The sea otter watched the manoeuvres of the great shark. ‘No, ’e’s only playin’ with us, scrapin’ his hide along th
e ship’s sides, scratchin’ hisself, y’might say. Sharks likes to do that now an’ agin. Lookout, ’ere comes the other sleepin’ beauties, all waked up an’ fit fer a fright.’
The vessel juddered again under the impact of the shark’s rubbing. Rosie Woodsorrel was knocked in a heap with the rest. She sat on the deck giggling aloud. ‘Whoohahahooh! I say, bit bumpy t’day, wot? Whooha . . .’ Rufe effectively gagged her by throwing himself bodily across her face.
‘Miz Rosie, hush, please hush!’
Log a Log lifted Rufe off Rosie. ‘What’s the matter, young un?’
Rufe seized hold of Durry and Fatch, pulling them to the rail. ‘It’s a shark monster attackin’ our ship!’

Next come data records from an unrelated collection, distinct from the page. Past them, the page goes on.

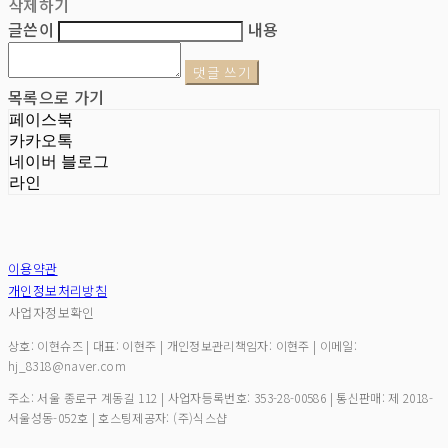
삭제하기
글쓴이
내용
댓글 쓰기
목록으로 가기
페이스북
카카오톡
네이버 블로그
라인
이용약관
개인정보처리방침
사업자정보확인
상호: 이현슈즈 | 대표: 이현주 | 개인정보관리책임자: 이현주 | 이메일:
hj_8318@naver.com
주소: 서울 종로구 계동길 112 | 사업자등록번호:
353-28-00586
| 통신판매:
제 2018-
서울성동-052호
| 호스팅제공자: (주)식스샵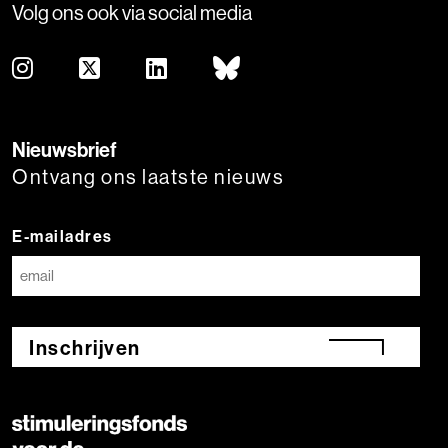
Volg ons ook via social media
Nieuwsbrief
Ontvang ons laatste nieuws
E-mailadres
Inschrijven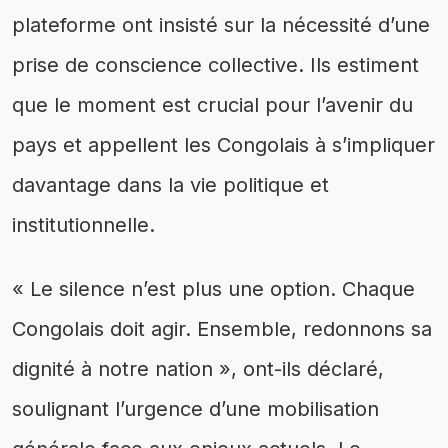
plateforme ont insisté sur la nécessité d’une
prise de conscience collective. Ils estiment
que le moment est crucial pour l’avenir du
pays et appellent les Congolais à s’impliquer
davantage dans la vie politique et
institutionnelle.
« Le silence n’est plus une option. Chaque
Congolais doit agir. Ensemble, redonnons sa
dignité à notre nation », ont-ils déclaré,
soulignant l’urgence d’une mobilisation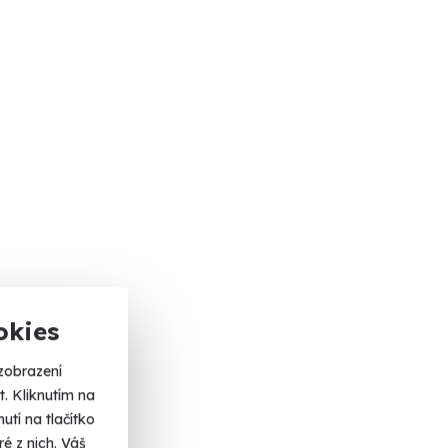
okies
zobrazení
. Kliknutím na
tí na tlačítko
é z nich. Váš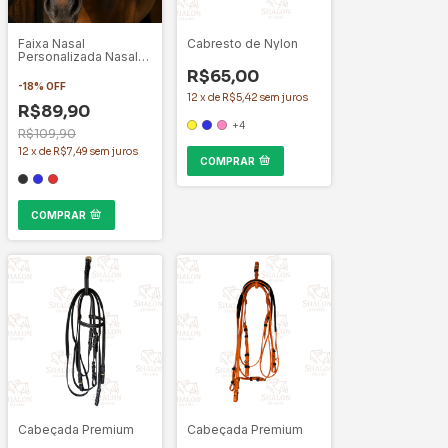
Faixa Nasal
Cabresto de Nylon
Personalizada Nasal
Winner Premium Para
R$65,00
Cavalos
-
18
%
OFF
12
x
de
R$5,42
sem juros
R$89,90
+4
R$109,90
12
x
de
R$7,49
sem juros
COMPRAR
COMPRAR
Cabeçada Premium
Cabeçada Premium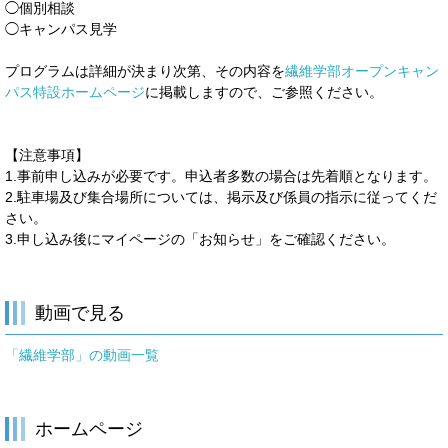
◯個別相談
◯キャンパス見学
プログラムは詳細が決まり次第、その内容を
繊維学部オープンキャン
パス特設ホームページ
に掲載しますので、ご参照ください。
【注意事項】
1.事前申し込みが必要です。申込者多数の場合は先着順となります。
2.駐車場及び集合場所については、掲示及び係員の指示に従ってくだ
さい。
3.申し込み後にマイページの「お知らせ」をご確認ください。
動画で見る
「繊維学部」の動画一覧
ホームページ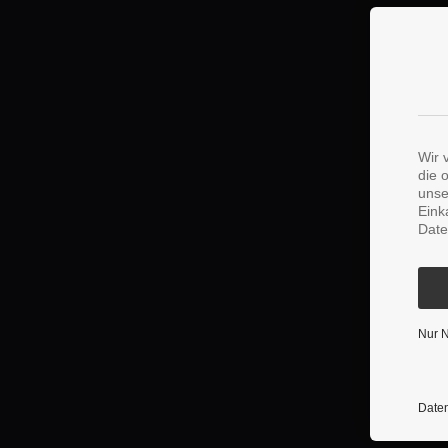
Wir 
die 
unse
Eink
Date
Nur 
Daten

They grabbed the rail alongside Finnbarr as the vessel quivered under a heavy swipe from the shark’s blunt snout. Finnbarr slapped the rail, exhaling loudly. ‘Well ’e wasn’t attackin’ us afore, jus’ bein’ playful an’ nosy. That was ’til you started laffin’, marm!’
Rosie leaned over amidships to view the massive bulk of the shark. It could be seen clearly now by all the crew. From tip to tail it was nearly as long as Pearl Queen, a true monster of the deep, with rows of slitted gills either side of the huge evil head, a white underbelly and bluey-black back markings. With a powerful flick of its sickle-shaped tail it sped away from the ship.
Rosie waved. ‘Oh look, he’s going, good show, wot? Whoohahahooh!’
Finnbarr gritted his teeth as he looked at Joseph. ‘Will yew stuff a gag down that long-eared foghorn’s mouth, mate, that shark ain’t goin’, ’e’s just takin’ a run so ’e kin charge us proper. All crew ’ang on tight!’
The shark came back like a juggernaut, spray flying from its fin as it headed straight at Pearl Queen’s bows. Finnbarr leaped to the tiller, shoving it hard over in the same direction as the shark was travelling. It hit for’ard.
Whummmm!
Log a Log ran to Finnbarr’s assistance, shouting, ‘Well done, Finn, you took most of the force out of that blow, goin’ the same way the shark did!’